_TRY IT_
If an entry below holds a picture, leave the picture out and print the rest exactly.

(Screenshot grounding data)
================================

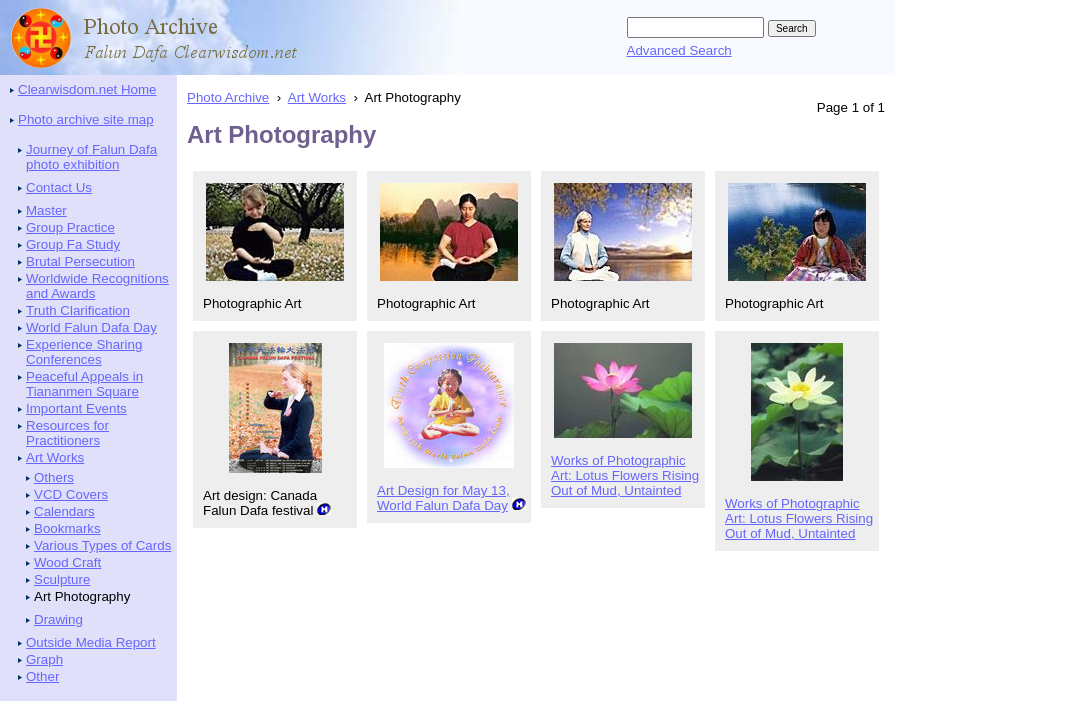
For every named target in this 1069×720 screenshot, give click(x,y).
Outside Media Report (91, 642)
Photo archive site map (86, 119)
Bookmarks (67, 528)
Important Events (76, 408)
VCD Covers (71, 494)
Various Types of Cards (102, 545)
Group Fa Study (73, 244)
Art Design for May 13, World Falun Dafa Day (443, 498)
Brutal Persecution (80, 261)
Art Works (55, 457)
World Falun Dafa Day (91, 327)
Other (42, 676)
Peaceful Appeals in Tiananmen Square (84, 384)
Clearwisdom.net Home (87, 89)
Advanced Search (679, 50)
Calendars (64, 511)
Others (54, 477)
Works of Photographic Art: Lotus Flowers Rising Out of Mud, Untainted (625, 475)
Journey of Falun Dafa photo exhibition (91, 157)
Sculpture (62, 579)
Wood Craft (67, 562)
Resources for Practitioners (67, 433)
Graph (44, 659)
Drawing (58, 619)
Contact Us (59, 187)
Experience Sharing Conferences (84, 352)
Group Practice (70, 227)
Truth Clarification (78, 310)
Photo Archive (228, 97)
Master (46, 210)
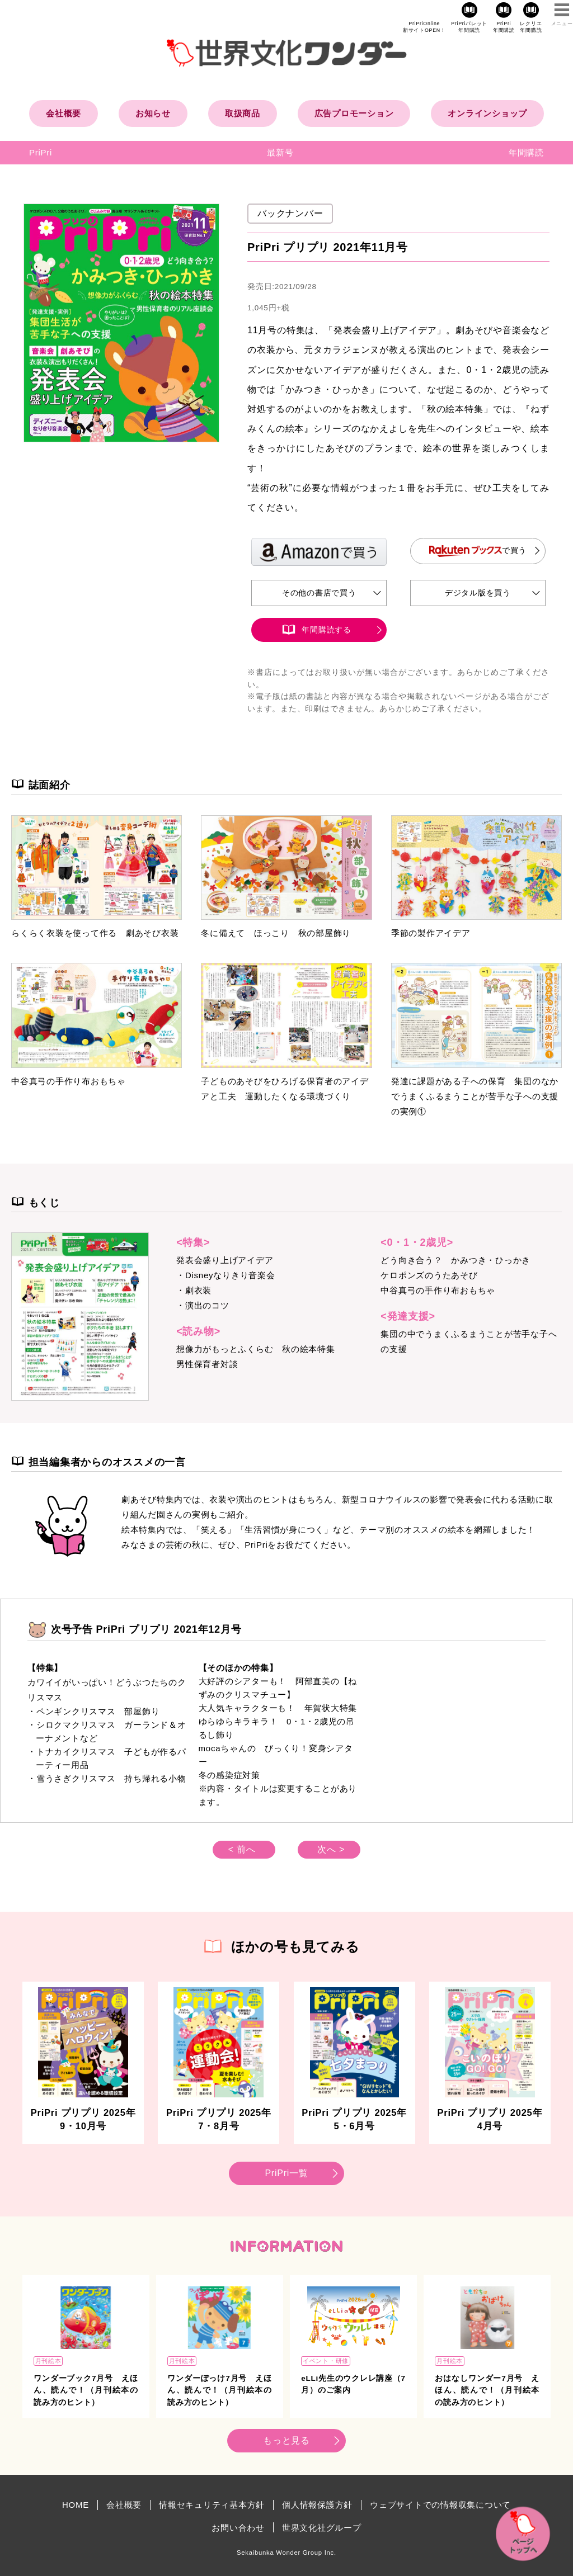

================================

_WRITTEN RESPONSE_
For every named target in this 1069×720 screenshot, give click(x,y).
Outside Media Report (91, 642)
Photo archive site map (86, 119)
Bookmarks (67, 528)
Important Events (76, 408)
VCD Covers (71, 494)
Various Types of Cards (102, 545)
Group Fa Study (73, 244)
Art Design for May 13, World Falun Dafa Day (443, 498)
Brutal Persecution (80, 261)
Art Works (55, 457)
World Falun Dafa Day (91, 327)
Other (42, 676)
Peaceful Appeals in Tiananmen Square (84, 384)
Clearwisdom.net Home (87, 89)
Advanced Search (679, 50)
Calendars (64, 511)
Others (54, 477)
Works of Photographic Art: Lotus Flowers Rising Out of Mud, Untainted (625, 475)
Journey of Falun Dafa photo exhibition (91, 157)
Sculpture (62, 579)
Wood Craft (67, 562)
Resources for Practitioners (67, 433)
Graph (44, 659)
Drawing (58, 619)
Contact Us (59, 187)
Experience Sharing Conferences (84, 352)
Group Practice (70, 227)
Truth Clarification (78, 310)
Photo Archive (228, 97)
Master (46, 210)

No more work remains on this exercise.